夜具から出している顔にあたる冷気が、火照った身体に心地よかった。
首を動かしてうえを見ると、まるで見覚えのない木目の天井板であった。
「あら申し訳ございません。起こしてしまいましたか」
声のしたほうを見ると、見知らぬ少女――どこかの姫君らしい少女が枕頭に座ってこちらをじっと見つめている。

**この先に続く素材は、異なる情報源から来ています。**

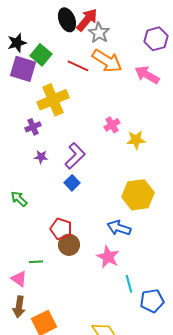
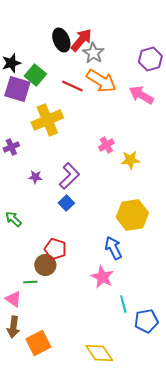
purple cross: (33, 127) -> (11, 147), moved
blue arrow: (119, 228) -> (113, 248), turned 45
brown circle: (69, 245) -> (45, 265), moved

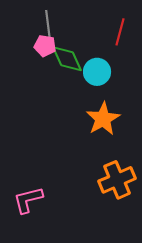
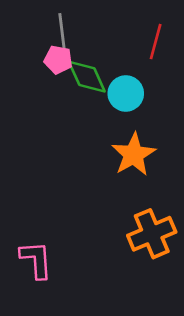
pink L-shape: (28, 200) -> (36, 260), turned 100

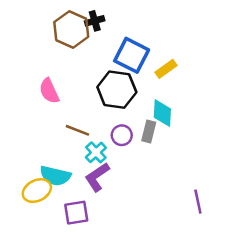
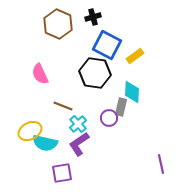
black cross: (95, 21) -> (93, 17), moved
purple circle: (122, 135) -> (109, 118), moved
yellow ellipse: (37, 191) -> (30, 131), moved

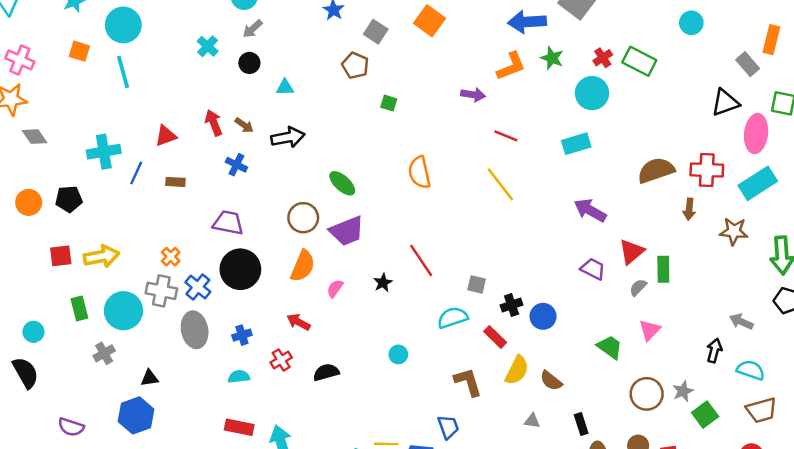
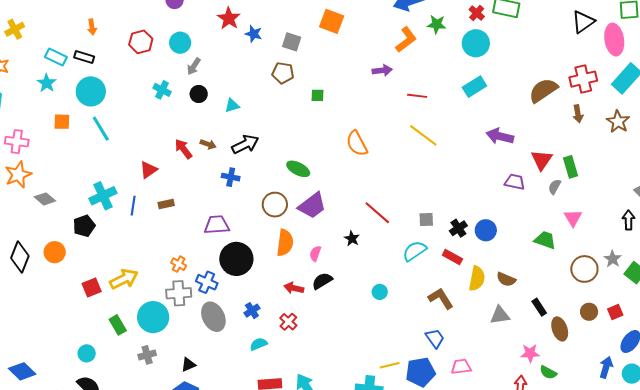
blue cross: (236, 165) -> (231, 177), moved
black pentagon: (69, 199) -> (84, 226), moved
brown star: (734, 231) -> (618, 122), turned -30
gray cross: (104, 353) -> (147, 355), turned 30
black semicircle: (326, 372) -> (322, 281), moved
gray triangle: (532, 421) -> (500, 315), size x1.5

「今日は暖かかったので、空気を入れ替えようと戸を開けさせたのですが、お眠りをさまたげてしまったようですわね」
丸い顔の姫はやさしく微笑んで云った。
「三日もぐっすりと眠っておられたのですよ」
――みっか……。
なぜそんなに長い間自分が眠っていたのか、思い起こしてみたが、熱のせいで記憶があいまいで、大女一味から逃げて、たしか猿飛佐助に救われたところまでは覚えているのだが。
ともかく碧は礼を云うために身体を起こそうとした。
だが、まるで自分の身体ではないように、まったく云うことがきかない。
「あの、ずいぶんお世話になりましたようで」
起き上がるのを諦めて、乾いた口から、やっとのことで声を絞り出すようにして礼を云った。まったく自分の声ではないような、かすれた声がでた。

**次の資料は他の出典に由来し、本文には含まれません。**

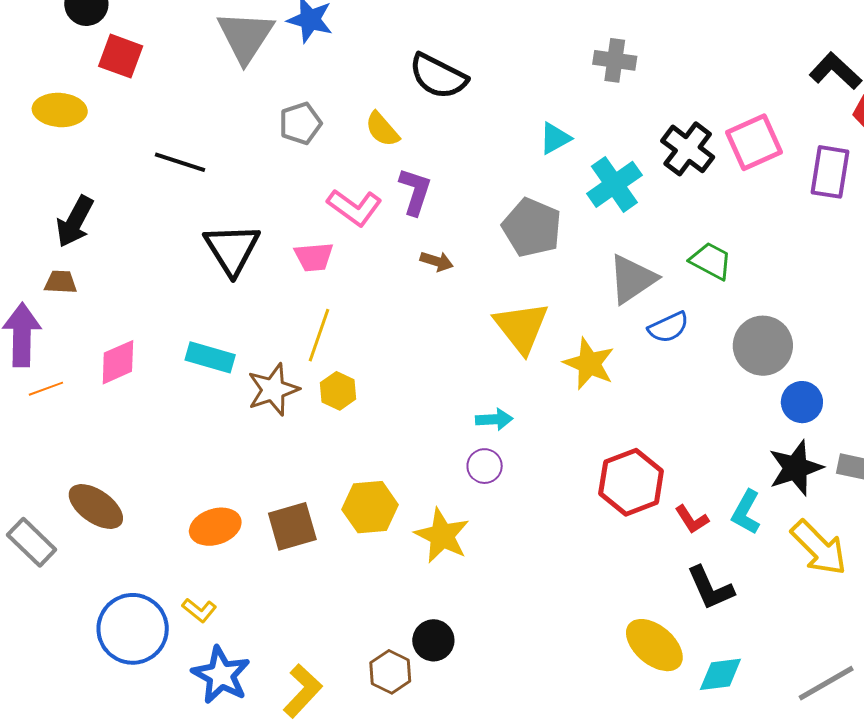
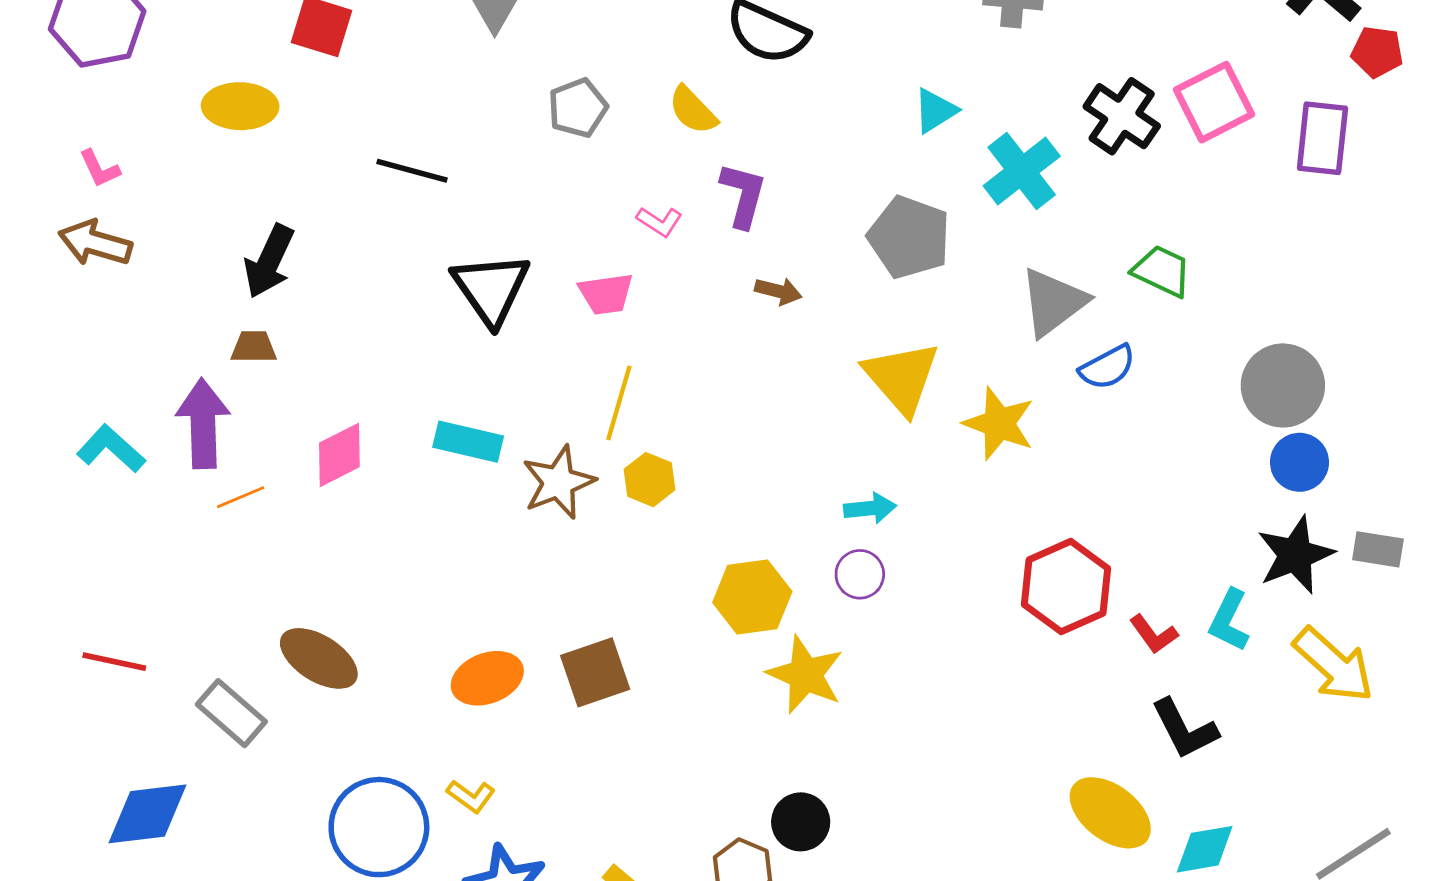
pink L-shape: (354, 207) -> (659, 222), size x0.6
gray circle: (763, 346) -> (1283, 385), moved
yellow hexagon: (370, 507) -> (752, 597), moved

「お気づかいにはおよびません。九度山で妹がずいぶんご迷惑をおかけしたようですし、そのお詫びのようなものですわ」
「九度山……」
「ええ、私はあぐりの姉で梅と申します」
「では、真田様の」
「はい、娘です」
「私は伊賀の」
「碧様ですわね。佐助からおおよそのことは聞き及んでおりますよ」
「それでは、あの」
「書状のことですか?」
「はい」
「高台院様からのお手紙でしたら、大野修理様から秀頼様にもうお届けしておりますので、ご安堵ください」
「では、戦の和議については」
「さあ、そこまでは……」
口をつぐんだお梅であったが、それは嘘であった。
佐助が(まるで見てきたように)物語ったところによると、こうであった。
真田幸村は、高台院の書状を大野治長に渡し、頃合いを見計らって秀頼へと渡す手はずになっていた。
治長は、実によいタイミングでそれを提出した。
戦況は順調に推移していたし、反対に徳川方には初日の敗退がこたえたのか、そうそうに戦意に停滞がみられはじめていた。
その頃合いで、秀頼に書状を差し出した。
受け取った秀頼は、
――お袋様がおっしゃるのなら……。
と諾意を見せたかけたが、しかし、隣にいた淀の方が、手紙を一読し、
――隠居老婆のたわごとであろう。
その一言ですべてが御破算になってしまった。
治長も幸村も女のジェラシーというものを見誤っていたと云っていい。
淀の方の高台院に対する嫉妬は、正妻と妾の、ひとりの男を挟んでの嫉妬とはいささか違った。いや、それもあるのではあろうが……。
高台院寧々は、軽い身分の出でありながら、高貴なものからも名門の家柄のものからも愛される陽性的な品格を持った女性であった。
反対に淀の方は浅井長政と信長の妹お市の娘でありながら、他人は彼女をどこか敬遠するような近づきにくいところがあった。
持たざる者が持つ者を羨む。
そういう嫉妬である。
そんなことを佐助から聞かされてはいたが、お梅はそれを語らなかった。
碧の、恢復にはまだほど遠い身体の具合いに、配慮してのことであった。
彼女は話を変えた。
「喉はかわいてはいませんか。では、お水をすぐ持ってきますね。お腹はいかがですか。そうですか、お粥でも作らせましょう」
そんなことをお茶を濁すように云って、侍女を呼ぶとあれこれと指図をするのであった。
しかし碧は、うすうす感づいた。
――不首尾に終わったのだ。
それを知っていながら、お梅が碧の身を気づかって内緒にしていることも見抜いていた。